アントニオ・コンテはチェルシー、ジョゼ・モウリーニョはマンチェスター・ユナイテッドと、2人は今季からそれぞれ新たな挑戦をスタートさせた。競争力の激しいプレミアリーグでは就任1年目から結果を出すのは簡単なことではなく、加えて現在のプレミアリーグにはユルゲン・クロップ、マウリシオ・ポチェッティーノ、そしてジョゼップ・グアルディオラなど優秀な指揮官が揃っている。これまで以上に難しいリーグになっているのは間違いない。

その中で、コンテとモウリーニョの出来は大きく違う。コンテは昨季苦しんだチェルシーを上昇気流に乗せ、優勝をも狙える位置にチームを押し上げた。一方のモウリーニョはマンUで苦しんでおり、優勝どころかチャンピオンズリーグ出場権の確保すら難しいかもしれない。この2人の差はどこでついてしまったのか。その要因の1つは適応力だろう。

コンテも序盤はアーセナルに0-3で敗れるなど、悪い試合も多かった。しかし、それまで使用していた4バックから3バックに変更することでチームを立て直し、今では誰も手に負えないチームを作り上げている。
それに対してモウリーニョは開幕直後からスタイルを大きく変えていない。最前線は新加入のズラタン・イブラヒモビッチのままで、システムも[4-2-3-1]、あるいは[4-3-3]で固定したままだ。モウリーニョはこれまでも4バックを基本としたスタイルで戦ってきていたが、今のチームは明らかに機能していない。

所属している選手に合わせてベストな型を用意し、選手がプレイしやすい環境を作り出すのも名将の条件だ。モウリーニョは勝てるスタイルを持っているが、そのスタイルが上手く機能するにはスター選手を揃える必要があり、なおかつ彼らが好調を維持していなければならない。今のチームにもイブラヒモビッチ、ポグバなどスター選手はいるものの、まだ彼らは本調子というわけではない。
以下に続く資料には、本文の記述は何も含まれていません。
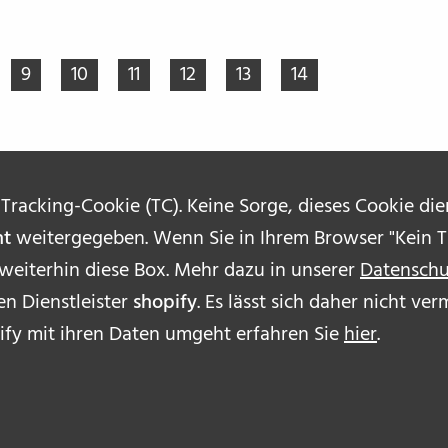
9
10
11
12
13
14
 Tracking-Cookie (TC). Keine Sorge, dieses Cookie di
ht
weitergegeben. Wenn Sie in Ihrem Browser "Kein Tr
 weiterhin diese Box. Mehr dazu in unserer
Datenschu
n Dienstleister
shopify
. Es lässt sich daher nicht v
ÜBE
ify mit ihren Daten umgeht erfahren Sie
hier
.
AUT
IMP
DAT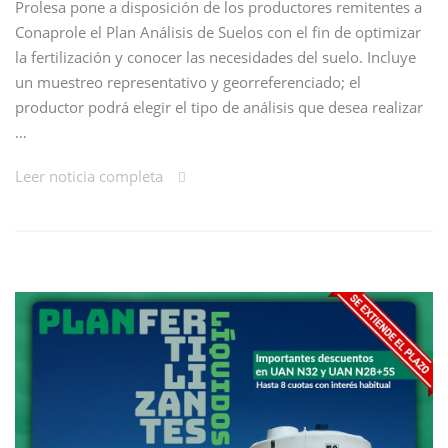
Prolesa pone a disposición de los productores remitentes a
Conaprole el Plan Análisis de Suelos con el fin de optimizar
la fertilización y conocer las necesidades del suelo. Incluye
un muestreo representativo y georreferenciado; el
productor podrá elegir el tipo de análisis que desea realizar
…
Leer noticia completa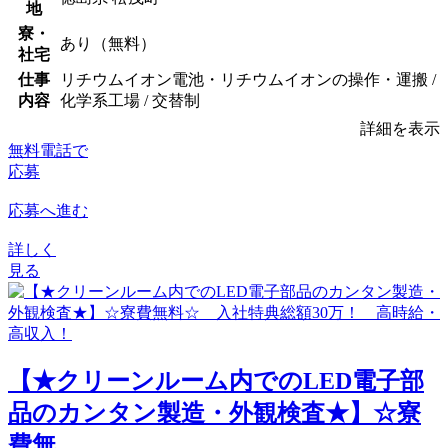
地
寮・
あり（無料）
社宅
仕事
リチウムイオン電池・リチウムイオンの操作・運搬 /
内容
化学系工場 / 交替制
詳細を表示
無料電話で
応募
応募へ進む
詳しく
見る
【★クリーンルーム内でのLED電子部
品のカンタン製造・外観検査★】☆寮
費無...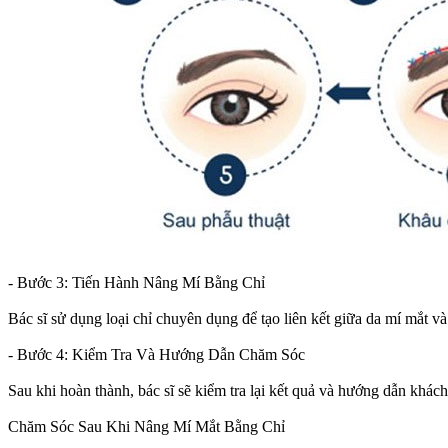
- Bước 3: Tiến Hành Nâng Mí Bằng Chỉ
Bác sĩ sử dụng loại chỉ chuyên dụng để tạo liên kết giữa da mí mắt v
- Bước 4: Kiểm Tra Và Hướng Dẫn Chăm Sóc
Sau khi hoàn thành, bác sĩ sẽ kiểm tra lại kết quả và hướng dẫn khác
Chăm Sóc Sau Khi Nâng Mí Mắt Bằng Chỉ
コンテがもともと3バックを得意としていたのは事実だが、モウリーニョとは引き出しの数に違いがあるように感じられる。何より、今のチェルシーは昨季からほとんど顔ぶれが変わっていない。新たに入ったのはエンゴロ・カンテ、マルコス・アロンソくらいで、イブラヒモビッチやポグバを揃えたマンUに比べれば地味な夏を過ごしたと言える。それでもコンテはここまで結果を出している。モウリーニョよりコンテの方が優れた指揮官との意見が出ても仕方がないだろう。

思えばコンテはイタリア代表、ユヴェントスと困難な状態にあったチームを立て直してきた。ユヴェントスも就任時は決して良い状態ではなく、前のシーズンをリーグ戦7位で終えていた。そのチームをいきなり無敗優勝に導き、その後の黄金期へと繋げてみせた。
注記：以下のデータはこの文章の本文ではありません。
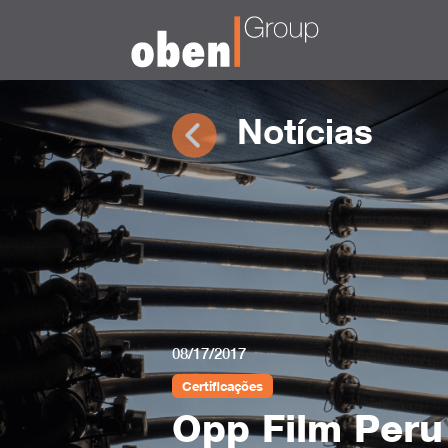
Notícias
08/17/2017
Certificações
Opp Film Peru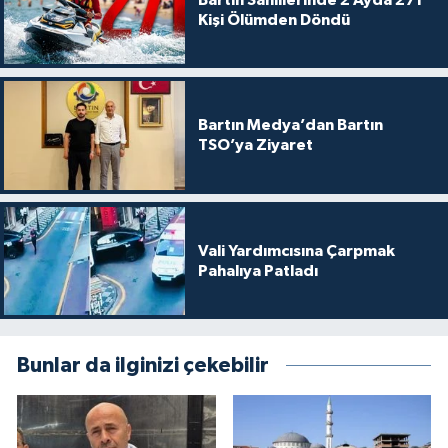
Kişi Ölümden Döndü
Bartın Medya’dan Bartın
TSO’ya Ziyaret
Vali Yardımcısına Çarpmak
Pahalıya Patladı
Bunlar da ilginizi çekebilir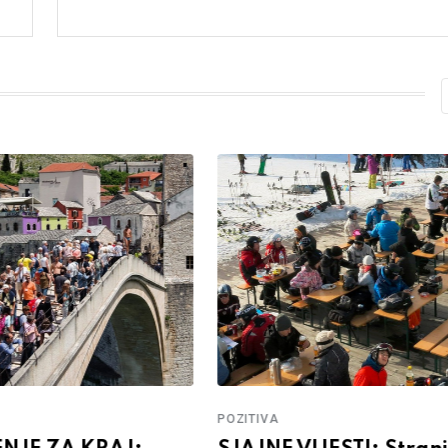
POZITIVA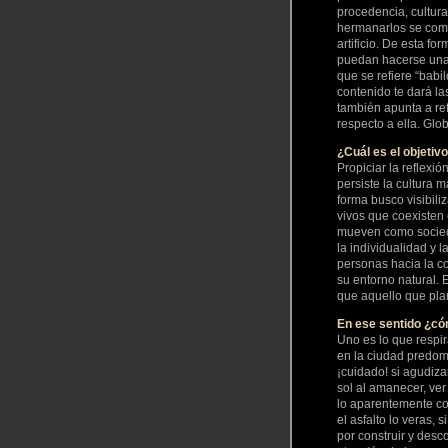
procedencia, cultura
hermanarlos se comp
artificio. De esta f
puedan hacerse una 
que se refiere “babil
contenido te dará la
también apunta a ref
respecto a ella. Glo
¿Cuál es el objetivo
Propiciar la reflexi
persiste la cultura 
forma busco visibili
vivos que coexisten 
mueven como socieda
la individualidad y 
personas hacia la c
su entorno natural. 
que aquello que pla
En ese sentido ¿có
Uno es lo que respir
en la ciudad predomi
¡cuidado! si agudiza
sol al amanecer, ver
lo aparentemente con
el asfalto lo veras,
por construir y desc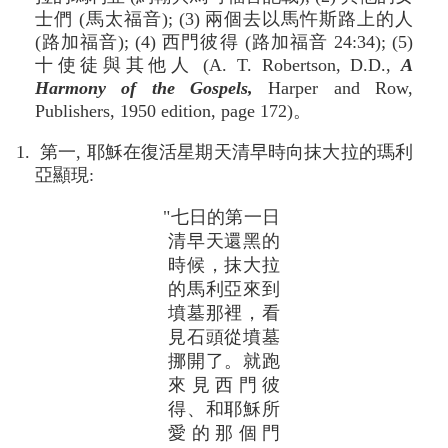
士們 (馬太福音); (3) 兩個去以馬忤斯路上的人
(路加福音); (4) 西門彼得 (路加福音 24:34); (5)
十使徒與其他人 (A. T. Robertson, D.D.,
A
Harmony of the Gospels,
Harper and Row,
Publishers, 1950 edition, page 172)。
1. 第一, 耶穌在復活星期天清早時向抹大拉的瑪利
亞顯現:
"七日的第一日
清早天還黑的
時候，抹大拉
的馬利亞來到
墳墓那裡，看
見石頭從墳墓
挪開了。就跑
來見西門彼
得、和耶穌所
愛的那個門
EURO2016に出場したイタリアも決して陣容が豪華だったわけではないが、スペイン代表も撃破してベスト8に進出。最も優勝に近いチームとの声もあった。限られた戦力で勝てるスタイルを作り、持ち前の情熱をチームへ注入していく。モチベーターとしてもコンテが優れた存在なのは間違いない。モウリーニョも名将なのは間違いないが、現在チェルシーでコンテが見せている適応能力を見ると、コンテの方が優れた指揮官と判断できるのではないだろうか。